とある鎮守府の執務室。
大きく開け放たれた窓からは潮の匂い香る海風がそよぎこみ、そこにいた艦娘の髪を揺らす。
遠征を終え帰還してきた艦娘は、向かいの執務机で執務をこなす提督へと報告をした。
「…と、いうわけでこちら第4艦隊は無事タンカー護衛任務を終え、ヒトロクマルマルに帰還しました。 えと… 報酬の燃料は、すでに資材庫に置いてあります、はい…」
慣れない遠征艦隊旗艦を務めた艦娘は、やや緊張気味に内容を伝え、その内容を聞いた提督は優しく微笑むと、艦娘の頭を撫でてあげた。

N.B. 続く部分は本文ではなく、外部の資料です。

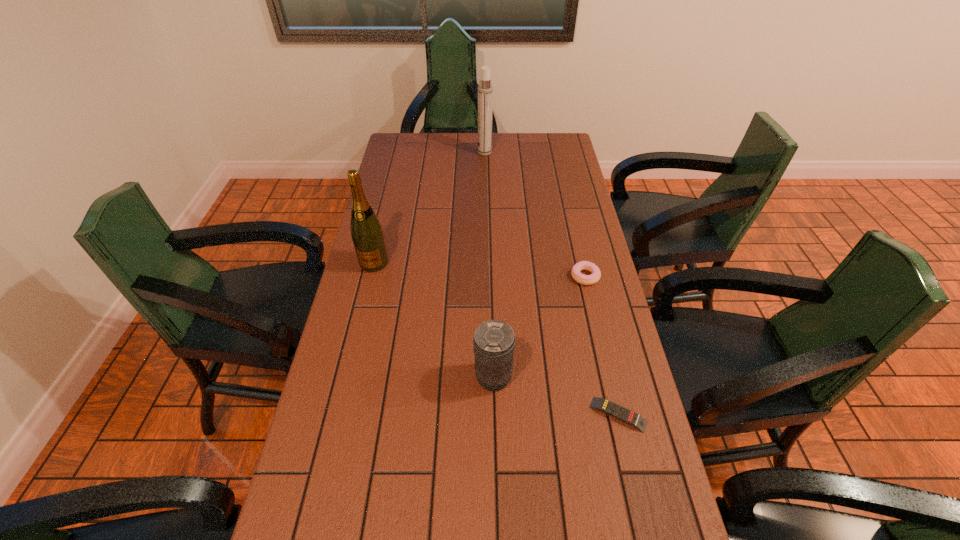 In order to click on the farthest object in this screenshot , I will do `click(485, 89)`.

Locate an element on the screen. The width and height of the screenshot is (960, 540). the leftmost object is located at coordinates (366, 231).

This screenshot has width=960, height=540. What are the coordinates of `the fourth farthest object` in the screenshot? It's located at (494, 341).

Where is `telephoto lens`? telephoto lens is located at coordinates (x=494, y=341).

Identify the location of the second shortest object. (583, 279).

You are a GUI agent. You are given a task and a screenshot of the screen. Output one action in this format:
    pyautogui.click(x=<x>, y=<y>)
    Task: Click on the remote control
    
    Given the screenshot: What is the action you would take?
    pyautogui.click(x=625, y=415)

You are a GUI agent. You are given a task and a screenshot of the screen. Output one action in this format:
    pyautogui.click(x=<x>, y=<y>)
    Task: Click on the nearest object
    The image size is (960, 540).
    Given the screenshot: What is the action you would take?
    625,415

The image size is (960, 540). I want to click on vacant space located 0.160m on the right of the aerosol can, so click(x=529, y=152).

I want to click on free space located on the front-facing side of the wine bottle, so click(357, 331).

This screenshot has height=540, width=960. In order to click on free point located on the side of the telephoto lens where the control switches are located in this screenshot , I will do `click(350, 377)`. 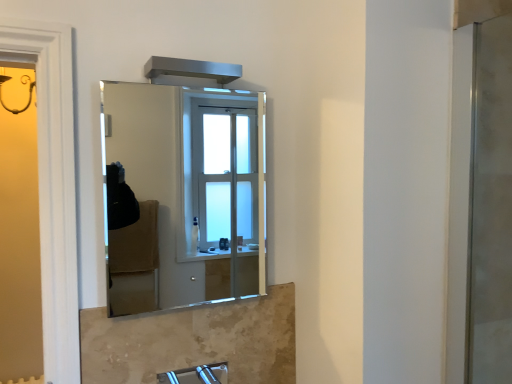 Question: From the image's perspective, is clear glass mirror at center located above satin nickel faucet at lower center?

Choices:
 (A) no
 (B) yes

Answer: (B)

Question: Is clear glass mirror at center shorter than satin nickel faucet at lower center?

Choices:
 (A) no
 (B) yes

Answer: (A)

Question: Is clear glass mirror at center positioned with its back to satin nickel faucet at lower center?

Choices:
 (A) yes
 (B) no

Answer: (B)

Question: Is there a large distance between clear glass mirror at center and satin nickel faucet at lower center?

Choices:
 (A) yes
 (B) no

Answer: (A)

Question: Is clear glass mirror at center not within satin nickel faucet at lower center?

Choices:
 (A) no
 (B) yes

Answer: (B)

Question: Considering the relative sizes of clear glass mirror at center and satin nickel faucet at lower center in the image provided, is clear glass mirror at center taller than satin nickel faucet at lower center?

Choices:
 (A) no
 (B) yes

Answer: (B)

Question: Is clear glass screen door at right positioned in front of satin nickel faucet at lower center?

Choices:
 (A) no
 (B) yes

Answer: (A)

Question: Can you confirm if clear glass screen door at right is shorter than satin nickel faucet at lower center?

Choices:
 (A) no
 (B) yes

Answer: (A)

Question: Does clear glass screen door at right have a smaller size compared to satin nickel faucet at lower center?

Choices:
 (A) no
 (B) yes

Answer: (A)

Question: From a real-world perspective, is clear glass screen door at right under satin nickel faucet at lower center?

「報告お疲れさま、潮。 今日の遠征はこれで終わりだから、他の皆にも休むよう伝えておいてくれ」
「…は、はいっ! 了解です、提督」
この鎮守府に所属する唯一の男性である提督に、潮ははにかみながらもしっかり返事を返した。
潮は提督に報告をするこの時が好きだった。
報告を終えると、彼はお礼の言葉とともに自分の頭をやさしくなでてくれる。 その大きく温かい手は、いつも自分に安心と癒しを与えてくれた。
ただ潮に限ったことではなく、他の駆逐艦の子たちにも提督は同じようにしてくれる。
それでも、潮は提督に撫でてもらえるこの時が好きで、このためにわざわざ慣れない遠征艦隊の旗艦を買って出たのである。
「ちょっといいかしら、提督?」
不意に背後から聞こえた声に振り向く潮。
そこには開いた扉を律儀にノックしながら提督に尋ねる艦娘の姿があった。
「ああ、どうした陸奥?」
提督は意識を潮から自分を呼んできた艦娘、今日の秘書艦を務める陸奥へと切り替えていった。
頭を撫でる手を止め、陸奥に向かっていった彼を、潮は少し残念そうな表情で見送っていく。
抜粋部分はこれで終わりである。